=== Begin Enclosure ===

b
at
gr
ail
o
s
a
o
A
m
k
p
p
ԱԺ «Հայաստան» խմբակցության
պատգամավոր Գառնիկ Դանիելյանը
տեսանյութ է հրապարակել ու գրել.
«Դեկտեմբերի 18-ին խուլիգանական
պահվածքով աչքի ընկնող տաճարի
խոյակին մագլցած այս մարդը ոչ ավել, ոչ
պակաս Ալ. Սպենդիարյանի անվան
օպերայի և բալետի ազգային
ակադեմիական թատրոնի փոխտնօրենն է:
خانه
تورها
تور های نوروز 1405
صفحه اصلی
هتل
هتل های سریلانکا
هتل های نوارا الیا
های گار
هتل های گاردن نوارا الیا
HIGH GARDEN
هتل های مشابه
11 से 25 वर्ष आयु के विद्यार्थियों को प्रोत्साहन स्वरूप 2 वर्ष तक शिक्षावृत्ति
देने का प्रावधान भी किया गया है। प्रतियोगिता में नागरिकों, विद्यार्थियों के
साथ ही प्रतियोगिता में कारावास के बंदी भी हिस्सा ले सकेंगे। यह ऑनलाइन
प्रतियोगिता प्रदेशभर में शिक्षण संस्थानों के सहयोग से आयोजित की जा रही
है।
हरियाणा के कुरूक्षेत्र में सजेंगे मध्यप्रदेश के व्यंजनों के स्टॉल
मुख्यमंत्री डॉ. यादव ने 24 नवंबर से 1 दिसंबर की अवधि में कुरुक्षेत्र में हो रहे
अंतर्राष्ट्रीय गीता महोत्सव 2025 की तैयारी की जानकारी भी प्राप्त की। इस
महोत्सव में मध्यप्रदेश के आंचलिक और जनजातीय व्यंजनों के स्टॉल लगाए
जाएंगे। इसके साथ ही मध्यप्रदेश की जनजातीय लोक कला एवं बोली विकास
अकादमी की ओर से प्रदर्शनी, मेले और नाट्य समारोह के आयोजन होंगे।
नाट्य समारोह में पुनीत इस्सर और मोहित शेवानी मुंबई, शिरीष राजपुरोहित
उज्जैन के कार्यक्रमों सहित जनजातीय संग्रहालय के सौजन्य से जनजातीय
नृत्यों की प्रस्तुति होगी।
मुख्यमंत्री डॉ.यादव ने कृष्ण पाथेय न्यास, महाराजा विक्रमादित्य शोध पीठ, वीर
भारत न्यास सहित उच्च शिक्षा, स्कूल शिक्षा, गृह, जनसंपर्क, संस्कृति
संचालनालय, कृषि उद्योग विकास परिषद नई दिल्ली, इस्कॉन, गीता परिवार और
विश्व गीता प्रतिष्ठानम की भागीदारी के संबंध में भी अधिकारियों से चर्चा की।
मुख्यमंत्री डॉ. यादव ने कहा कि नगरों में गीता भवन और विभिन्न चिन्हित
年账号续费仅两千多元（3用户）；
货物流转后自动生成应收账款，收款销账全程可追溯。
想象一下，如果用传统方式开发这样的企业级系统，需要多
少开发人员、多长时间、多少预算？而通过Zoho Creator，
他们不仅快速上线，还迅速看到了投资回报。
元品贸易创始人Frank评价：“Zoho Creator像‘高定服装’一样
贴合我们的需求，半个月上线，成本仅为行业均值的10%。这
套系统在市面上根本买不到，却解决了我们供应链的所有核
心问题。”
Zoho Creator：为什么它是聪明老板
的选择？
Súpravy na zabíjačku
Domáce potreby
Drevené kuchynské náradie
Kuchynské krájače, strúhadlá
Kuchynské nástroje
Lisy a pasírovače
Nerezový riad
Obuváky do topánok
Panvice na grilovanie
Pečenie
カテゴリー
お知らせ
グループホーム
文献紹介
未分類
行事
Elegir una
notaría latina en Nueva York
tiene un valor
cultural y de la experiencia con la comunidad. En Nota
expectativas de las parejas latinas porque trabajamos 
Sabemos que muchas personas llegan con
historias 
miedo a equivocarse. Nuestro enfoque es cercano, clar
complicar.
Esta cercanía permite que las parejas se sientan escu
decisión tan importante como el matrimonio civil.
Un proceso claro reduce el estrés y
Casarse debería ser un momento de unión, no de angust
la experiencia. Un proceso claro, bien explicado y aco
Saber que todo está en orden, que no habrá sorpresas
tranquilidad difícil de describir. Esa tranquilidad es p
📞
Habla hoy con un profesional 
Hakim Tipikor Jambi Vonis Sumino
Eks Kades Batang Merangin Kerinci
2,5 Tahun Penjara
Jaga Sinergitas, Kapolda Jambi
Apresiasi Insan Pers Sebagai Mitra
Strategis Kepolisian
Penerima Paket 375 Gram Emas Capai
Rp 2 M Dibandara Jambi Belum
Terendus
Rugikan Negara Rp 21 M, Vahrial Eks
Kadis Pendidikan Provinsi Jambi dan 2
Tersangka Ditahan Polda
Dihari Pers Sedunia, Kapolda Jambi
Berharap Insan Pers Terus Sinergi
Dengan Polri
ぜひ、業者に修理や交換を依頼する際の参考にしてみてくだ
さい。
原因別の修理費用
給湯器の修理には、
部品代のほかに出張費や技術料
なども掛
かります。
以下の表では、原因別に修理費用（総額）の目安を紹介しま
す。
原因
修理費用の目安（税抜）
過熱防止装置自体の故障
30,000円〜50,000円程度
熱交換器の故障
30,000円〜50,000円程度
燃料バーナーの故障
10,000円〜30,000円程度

=== End Enclosure ===

-- Goal of the exercise --
Could you restate word for word the lines above, from the one that contains "साथ ही प्रतियोगिता" through the one that contains "Sabemos que muchas personas llegan con", and no others?

-- Result below --
साथ ही प्रतियोगिता में कारावास के बंदी भी हिस्सा ले सकेंगे। यह ऑनलाइन
प्रतियोगिता प्रदेशभर में शिक्षण संस्थानों के सहयोग से आयोजित की जा रही
है।
हरियाणा के कुरूक्षेत्र में सजेंगे मध्यप्रदेश के व्यंजनों के स्टॉल
मुख्यमंत्री डॉ. यादव ने 24 नवंबर से 1 दिसंबर की अवधि में कुरुक्षेत्र में हो रहे
अंतर्राष्ट्रीय गीता महोत्सव 2025 की तैयारी की जानकारी भी प्राप्त की। इस
महोत्सव में मध्यप्रदेश के आंचलिक और जनजातीय व्यंजनों के स्टॉल लगाए
जाएंगे। इसके साथ ही मध्यप्रदेश की जनजातीय लोक कला एवं बोली विकास
अकादमी की ओर से प्रदर्शनी, मेले और नाट्य समारोह के आयोजन होंगे।
नाट्य समारोह में पुनीत इस्सर और मोहित शेवानी मुंबई, शिरीष राजपुरोहित
उज्जैन के कार्यक्रमों सहित जनजातीय संग्रहालय के सौजन्य से जनजातीय
नृत्यों की प्रस्तुति होगी।
मुख्यमंत्री डॉ.यादव ने कृष्ण पाथेय न्यास, महाराजा विक्रमादित्य शोध पीठ, वीर
भारत न्यास सहित उच्च शिक्षा, स्कूल शिक्षा, गृह, जनसंपर्क, संस्कृति
संचालनालय, कृषि उद्योग विकास परिषद नई दिल्ली, इस्कॉन, गीता परिवार और
विश्व गीता प्रतिष्ठानम की भागीदारी के संबंध में भी अधिकारियों से चर्चा की।
मुख्यमंत्री डॉ. यादव ने कहा कि नगरों में गीता भवन और विभिन्न चिन्हित
年账号续费仅两千多元（3用户）；
货物流转后自动生成应收账款，收款销账全程可追溯。
想象一下，如果用传统方式开发这样的企业级系统，需要多
少开发人员、多长时间、多少预算？而通过Zoho Creator，
他们不仅快速上线，还迅速看到了投资回报。
元品贸易创始人Frank评价：“Zoho Creator像‘高定服装’一样
贴合我们的需求，半个月上线，成本仅为行业均值的10%。这
套系统在市面上根本买不到，却解决了我们供应链的所有核
心问题。”
Zoho Creator：为什么它是聪明老板
的选择？
Súpravy na zabíjačku
Domáce potreby
Drevené kuchynské náradie
Kuchynské krájače, strúhadlá
Kuchynské nástroje
Lisy a pasírovače
Nerezový riad
Obuváky do topánok
Panvice na grilovanie
Pečenie
カテゴリー
お知らせ
グループホーム
文献紹介
未分類
行事
Elegir una
notaría latina en Nueva York
tiene un valor
cultural y de la experiencia con la comunidad. En Nota
expectativas de las parejas latinas porque trabajamos 
Sabemos que muchas personas llegan con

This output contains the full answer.